On break in a remote getaway, where I was disconnected from the 24 x 7 grid, it was easy to imagine that the passions triggered by health care would have eased, making way for serious debate about a serious public policy question. Silly me.

After catching up on a week's worth of emails, YouTube videos and recorded cable programming, this much is clear: If anything, the name-calling has increased in ferocity. Maybe you remember things differently but I can't recall this kind of lip-quivering rage during the 1993-1994 attempts to reform health care. (Check out this synposis by Derek Bok of Harvard University explaining how Bill Clinton blew it. Also, credit the Clinton administration's opponents for doing a better job of making their case to a confused public though Bok notes that a University of Pennsylvania's Annenberg School of Communications study found that "59 percent of all the television ads were misleading.")

Had President Clinton demonstrated better leadership, might his push for health care reform proved successful? Impossible to answer conclusively but the history lesson is there. All the more surprising, then, that President Obama, who obviously studied the record of his predecessor, didn't come out swinging very hard until now.
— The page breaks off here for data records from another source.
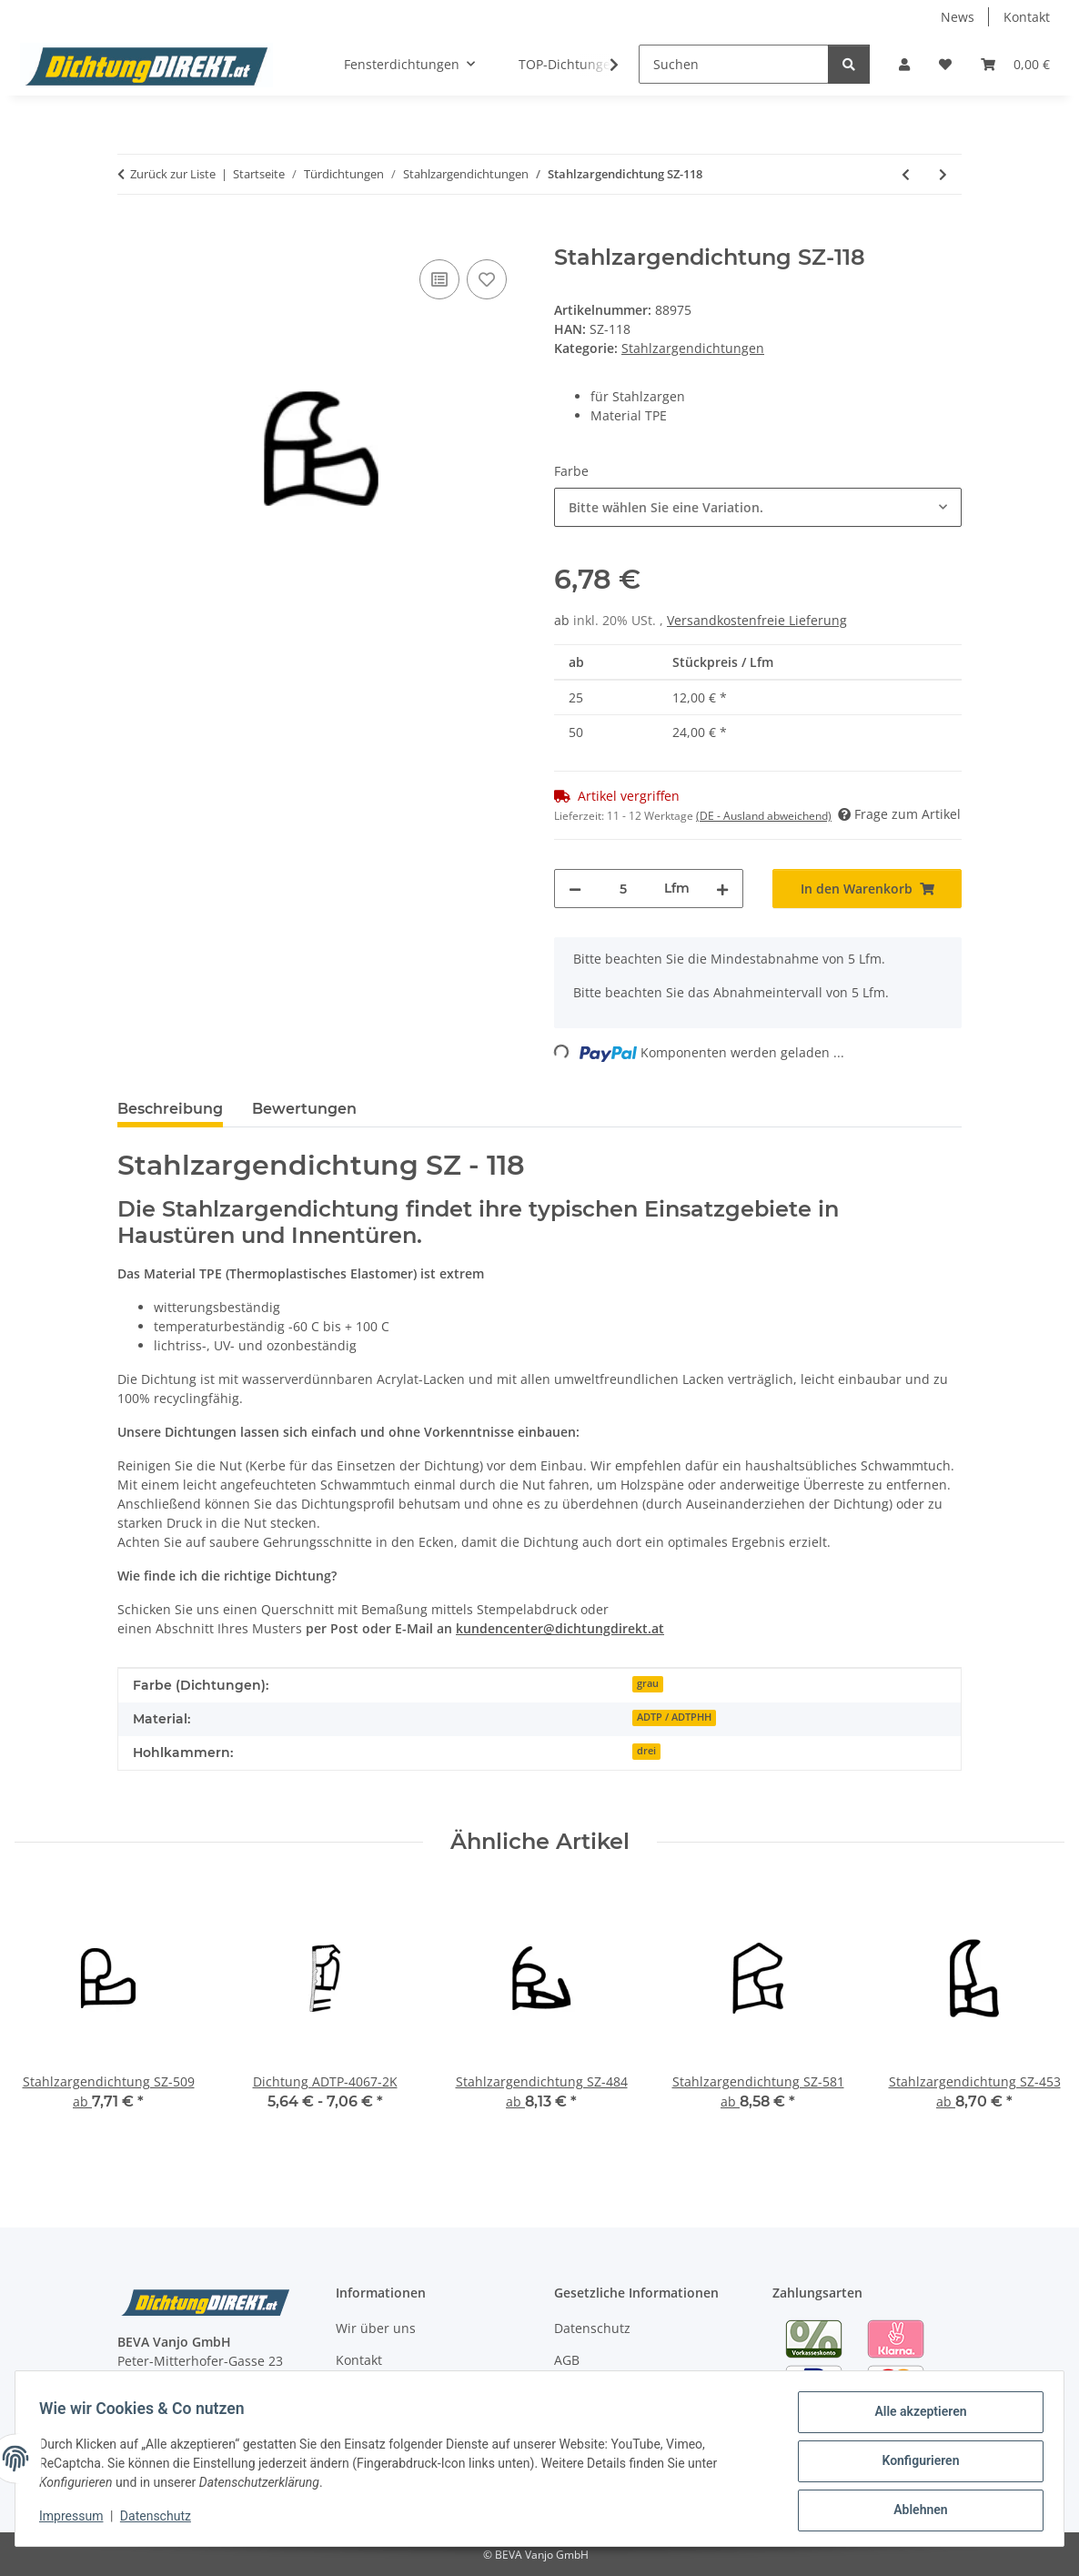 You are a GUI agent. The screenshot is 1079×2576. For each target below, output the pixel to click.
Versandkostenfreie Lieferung (757, 620)
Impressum (76, 2519)
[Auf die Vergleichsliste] (439, 279)
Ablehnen (915, 2511)
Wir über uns (376, 2328)
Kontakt (1026, 16)
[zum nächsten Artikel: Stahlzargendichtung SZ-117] (943, 174)
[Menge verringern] (575, 888)
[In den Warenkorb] (131, 235)
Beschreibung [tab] (170, 1108)
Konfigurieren (914, 2464)
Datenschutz (161, 2519)
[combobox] (758, 507)
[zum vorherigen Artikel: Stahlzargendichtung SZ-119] (905, 174)
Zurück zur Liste (173, 174)
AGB (567, 2360)
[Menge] (622, 888)
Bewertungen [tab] (304, 1108)
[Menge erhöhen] (722, 888)
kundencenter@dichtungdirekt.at (560, 1628)
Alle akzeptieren (915, 2416)
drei (646, 1750)
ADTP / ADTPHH (674, 1717)
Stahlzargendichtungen (692, 348)
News (957, 16)
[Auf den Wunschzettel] (487, 279)
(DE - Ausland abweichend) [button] (764, 815)
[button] (904, 64)
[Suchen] (734, 64)
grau (648, 1683) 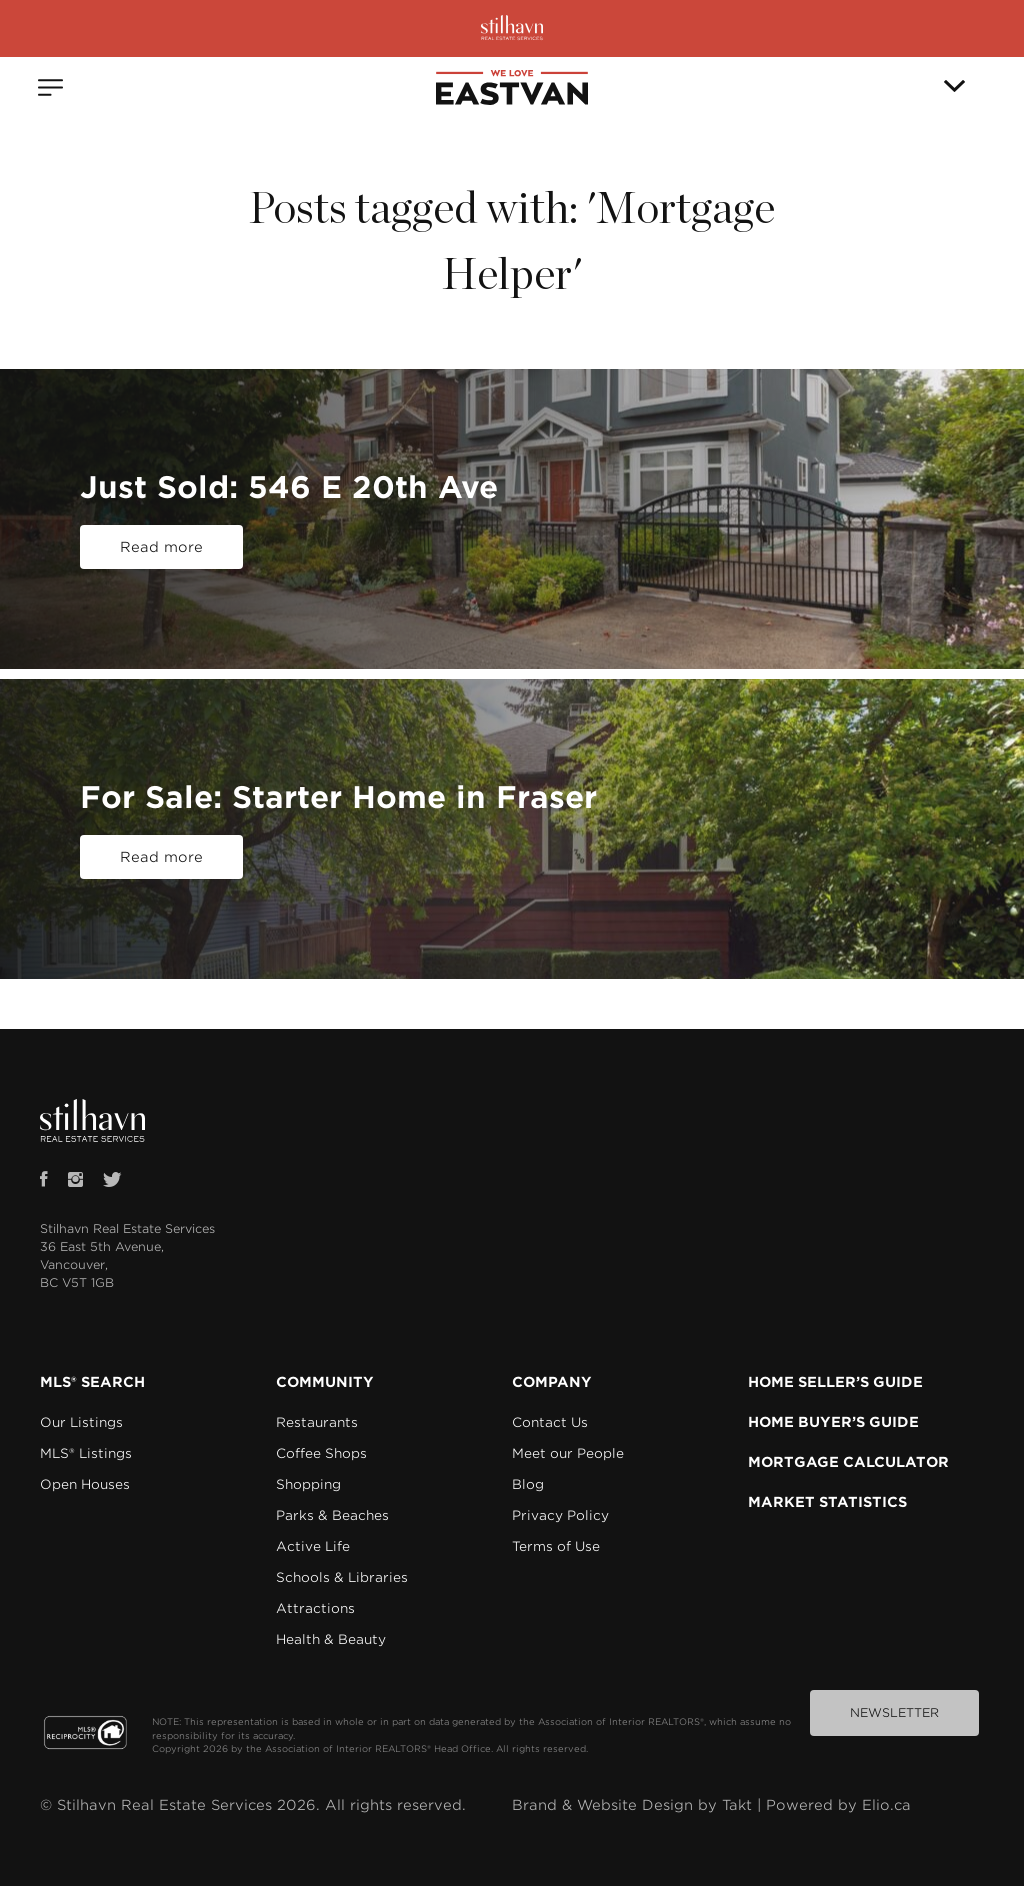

The real fire came from conservative journals, such as the National Review and the Weekly Standard which offered up pungent and compelling arguments - subsquently picked up by conservative cable television hosts and the blogosphere - opposing `Obamacare' as a bad idea.

So it is that with polls suggesting slipping support, the president is finally using his bully pulpit to counter critics. (Here's the text of President Obama's Town Hall meeting in Grand Junction, Colo. on Saturday.) And Sunday, writing in Sunday's New York Times, the president gives it another shot, urging Americans to "make sure that we talk with one another, and not over one another." In addition to the standard stump speech, which you would expect, the president also tries to defuse the rage which has attended some of the town hall meetings during Congress's August recess. He writes:

"We are bound to disagree, but let's disagree over issues that are real, and not wild misrepresentations that bear no resemblance to anything that anyone has actually proposed. This is a complicated and critical issue, and it deserves a serious debate. Despite what we've seen on television, I believe that serious debate is taking place at kitchen tables all across America. In the past few years, I've received countless letters and questions about health care. Some people are in favor of reform, and others have concerns. But almost everyone understands that something must be done. Almost everyone knows that we must start holding insurance companies accountable and give Americans a greater sense of stability and security when it comes to their health care."

Fair enough. There are always going to be honest disagreements between honest men and women about how to best run the country. But the rage is rising and I wonder whether anyone still believes this remains a routine disagreement between left and right. The opposition to the president is more than an amalgam of discontent over budget deficits and bailouts, government spending and the choice of Supreme Court appointees. Almost from the day the Obama administration took office, the refrain has gotten louder and louder, egged on by a fringe pushing rumors that Obama was a Muslim or that Obama was a Kenyan national and thus in violation of the U.S. Constitution. when you step back from the day-to-day, it's clear that health care reform is only the latest reason for Obama's most unyielding critics to vent. With angry demands about wanting back "their America," what is it that they really want to say?